Il y a-t-il eu fraude de la part
d’Eileen Garret, le médium ? Bien sûr, on peut s’étonner qu’une femme, surtout
à l’époque, ait de telles connaissances en aéronautique.
Il y a-t-il alors complicité avec Harry Price ? Lui non plus n’était pas
spécialiste en mécanique aéronautique ou en pilotage de dirigeable.
Et comment auraient-il
pu connaître certains détails que seul Irwin connaissait ? Par exemple, le
médium a donné une information sur l’incapacité de l’engin à atteindre sa
vitesse et son altitude de croisière. « La structure était entièrement imbibée
d’eau et le nez de l’appareil pointait vers le bas ».

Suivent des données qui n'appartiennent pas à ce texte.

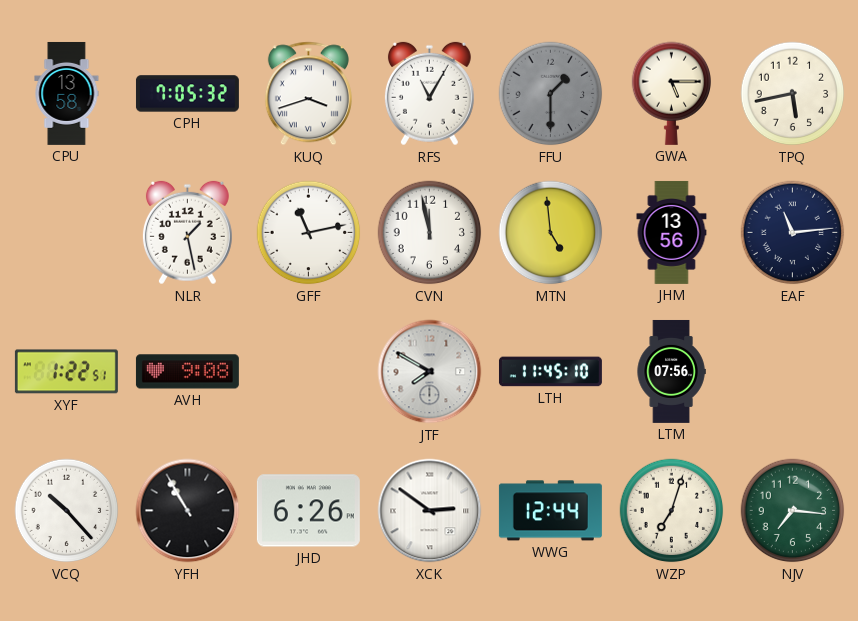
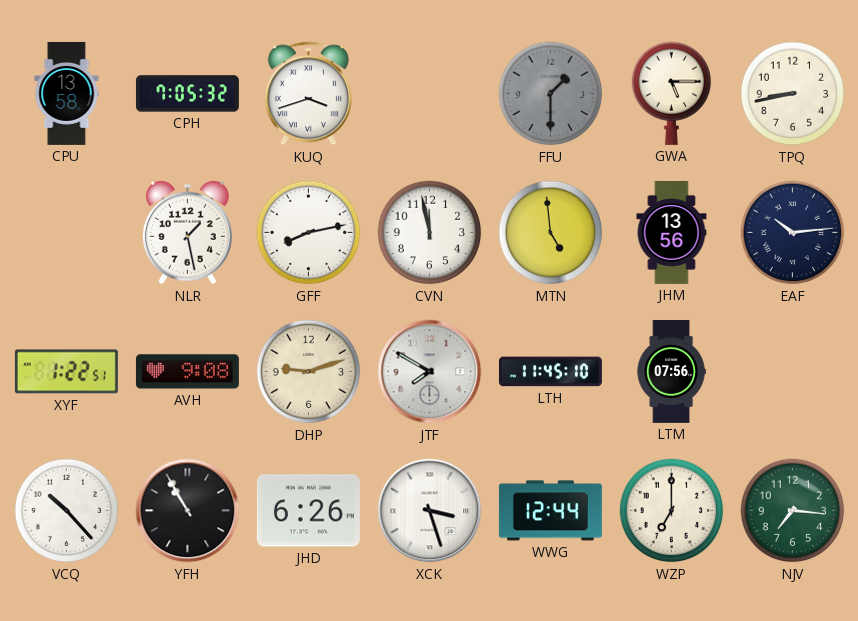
RFS: 11:05 -> none
TPQ: 5:43 -> 8:43
GFF: 11:13 -> 8:13
EAF: 11:14 -> 10:14
DHP: none -> 9:12
XCK: 2:51 -> 3:27
WZP: 7:03 -> 7:00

Enquête sur l’affaire du R 101
Il y a eut
une littérature abondante sur cette tragédie et surtout les phénomènes
paranormaux s’y rattachant.
Certains ont prétendu que ces messages pouvaient être le fruit de perceptions
télépathiques.
Il faut également souligner que la
transcription des « messages » d’Irwin a été déclarée conforme aux rapports
écrits par le capitaine.
Seulement l’ingénieur qui a fait cette déclaration était un spirite convaincu
et non un véritable expert ce qui rend ses conclusions plus douteuses.

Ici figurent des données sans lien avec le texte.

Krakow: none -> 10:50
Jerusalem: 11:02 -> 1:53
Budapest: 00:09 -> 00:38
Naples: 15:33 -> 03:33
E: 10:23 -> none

Les restes calcinés du R 101 ( © Syndication
International)
Au cours des années 60, deux
experts, des vrais cette fois, accepteront de se pencher sur cette histoire. Il
s’agit du commandant Booth, un des pilotes du R 100 (le rival heureux du R
101), et le commandant Cave-Brown-Cave, associé de près à la construction du R
101.
Les conclusions des deux hommes sont
formelles : ces messages ne peuvent en aucune manière provenir d’Irwin.
Pourquoi ?
Booth fait remarquer plusieurs incohérences :
L’ »esprit » d’Irwin remet en cause
le dispositif de régulation des gaz, qui lui aurait indiqué qu’il y avait des
fuites. Or, il n’existait rien de tel à bord du R 101
Les dispositions d’esprit des
officiers du R 101 avant le départ. Comment des navigateurs de cette valeur
auraient accepté de prendre le départ en sachant que l’appareil n’était qu’une
mauvaise ferraille, mettant ainsi en péril la vie de leurs passagers ?

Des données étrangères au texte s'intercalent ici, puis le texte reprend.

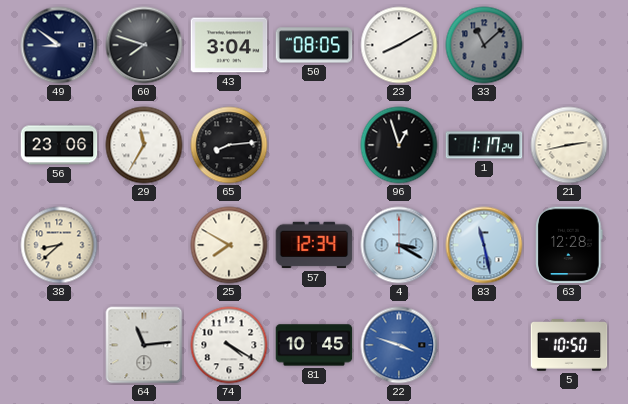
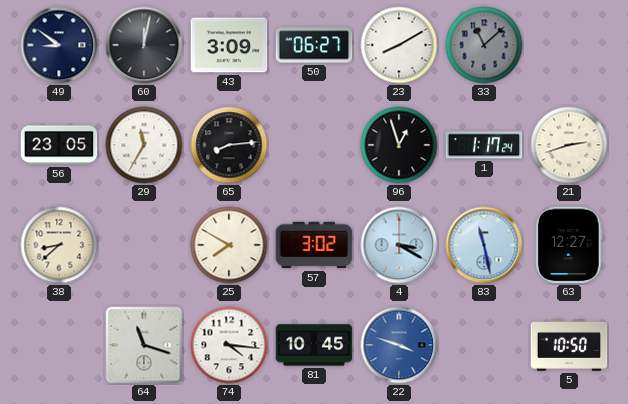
60: 7:48 -> 12:02
43: 3:04 -> 3:09
50: 08:05 -> 06:27
56: 23:06 -> 23:05
21: 2:43 -> 2:42
57: 12:34 -> 3:02
63: 12:28 -> 12:27
64: 11:14 -> 11:18
74: 4:20 -> 4:16
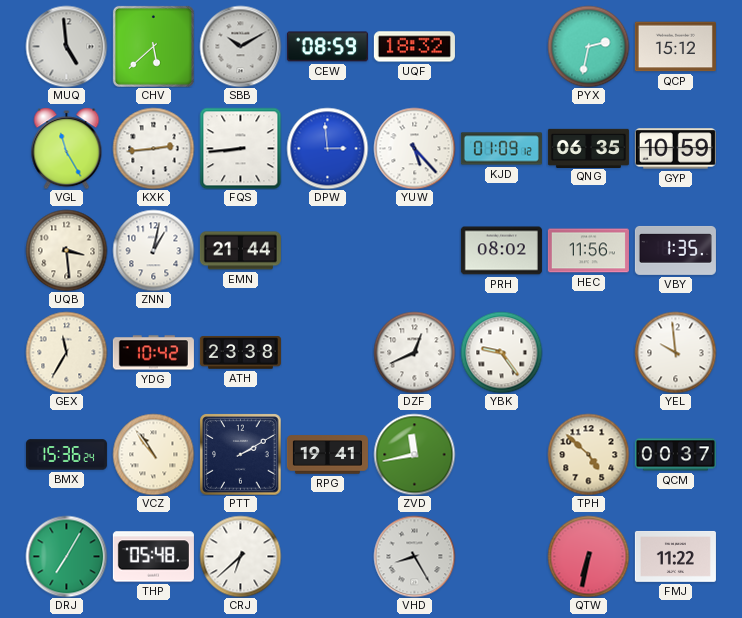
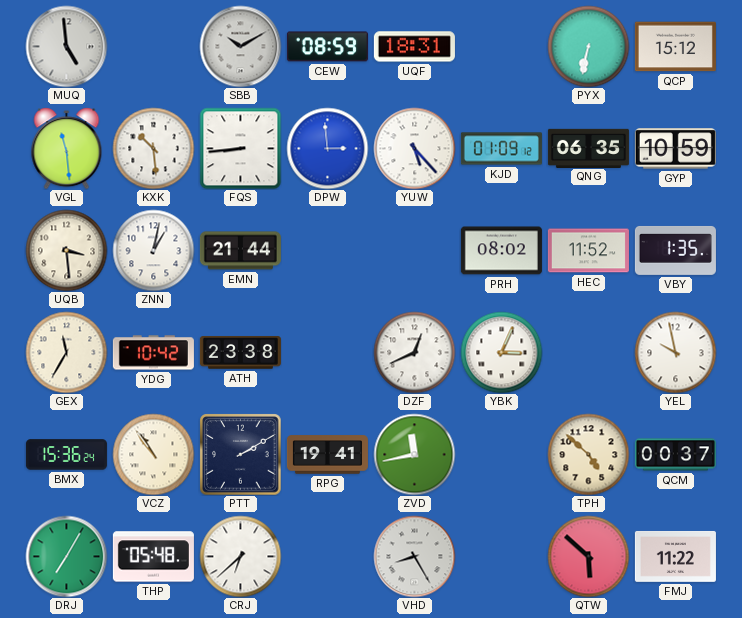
CHV: 5:38 -> none
UQF: 18:32 -> 18:31
PYX: 2:32 -> 6:32
VGL: 11:25 -> 11:29
KXK: 2:44 -> 10:29
HEC: 11:56 -> 11:52
YBK: 9:24 -> 3:04
YEL: 9:59 -> 9:58
QTW: 6:32 -> 5:52
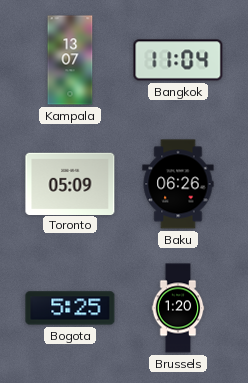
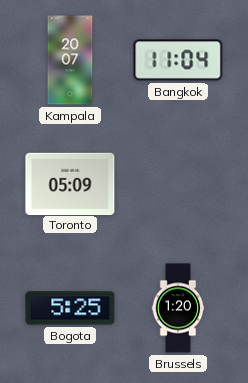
Kampala: 13:07 -> 20:07
Baku: 06:26 -> none
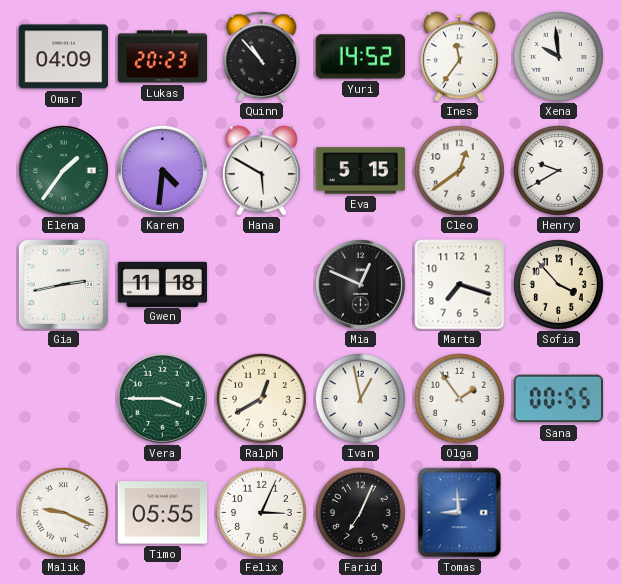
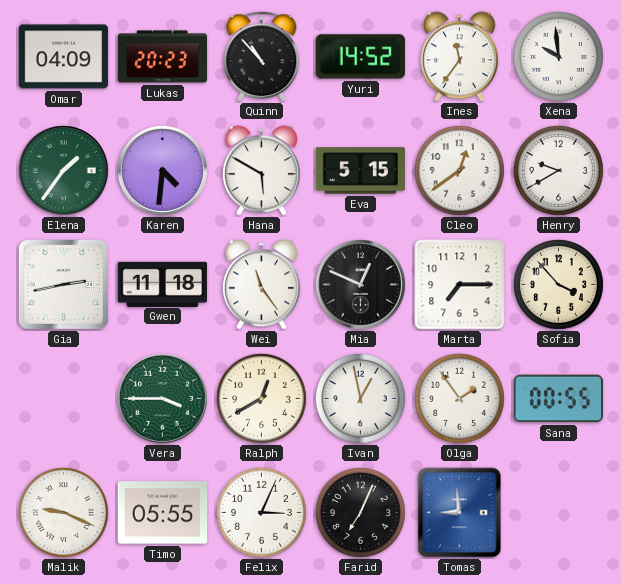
Wei: none -> 11:24
Marta: 7:18 -> 7:15
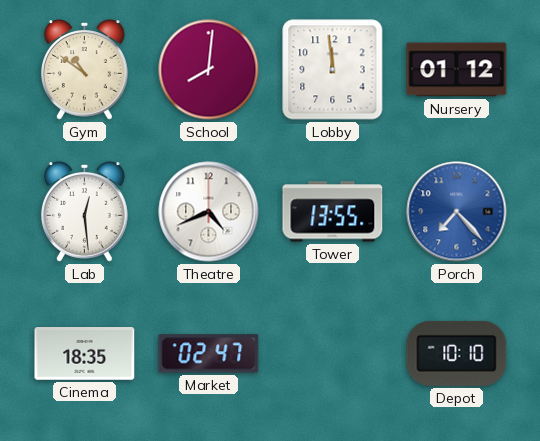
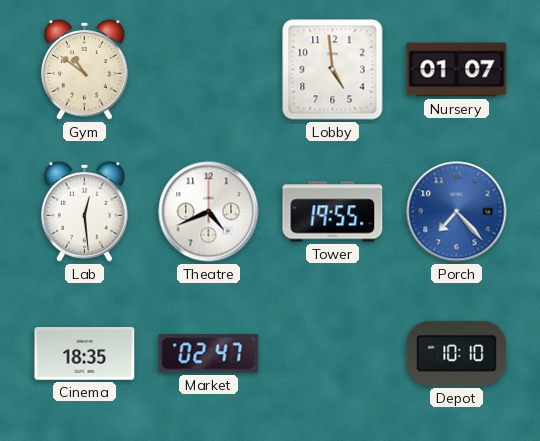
School: 8:01 -> none
Lobby: 11:59 -> 4:59
Nursery: 01:12 -> 01:07
Tower: 13:55 -> 19:55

« Irwin » parle de s’amarrer au
Bourget. A l’époque, il n’existait que quatre aéroports pouvant accueillir un
dirigeable de cette importance. Le Bourget n’en faisait pas partie.
Il existe de nombreuses autres
incohérences.
On pourrait également faire
remarquer que ce médium s’intéressait beaucoup aux accidents d’avion. 10 jours
avant le drame, elle avait eu la vision d’une catastrophe imminente.
Au cours des mois qui ont précédé le drame, la presse a abondamment commenté
tous les détails de l’opération, en donnant de nombreuses informations
techniques.
Tout cela a très bien pu s’imprimer dans l’inconscient du médium.
On peut donc se demander si ces «
messages » ne proviennent pas en réalité du subconscient d’Eileen Garret.
Le mystère de la tragédie du R 101
n’a jamais été vraiment résolu et les manifestations paranormales n’ont fait
que brouiller les pistes.
Même si la participation d’un «
esprit » peut laisser sceptique, une chose est certaine : il s’est bien passé
quelque chose et des responsabilités n’ont pas été établies.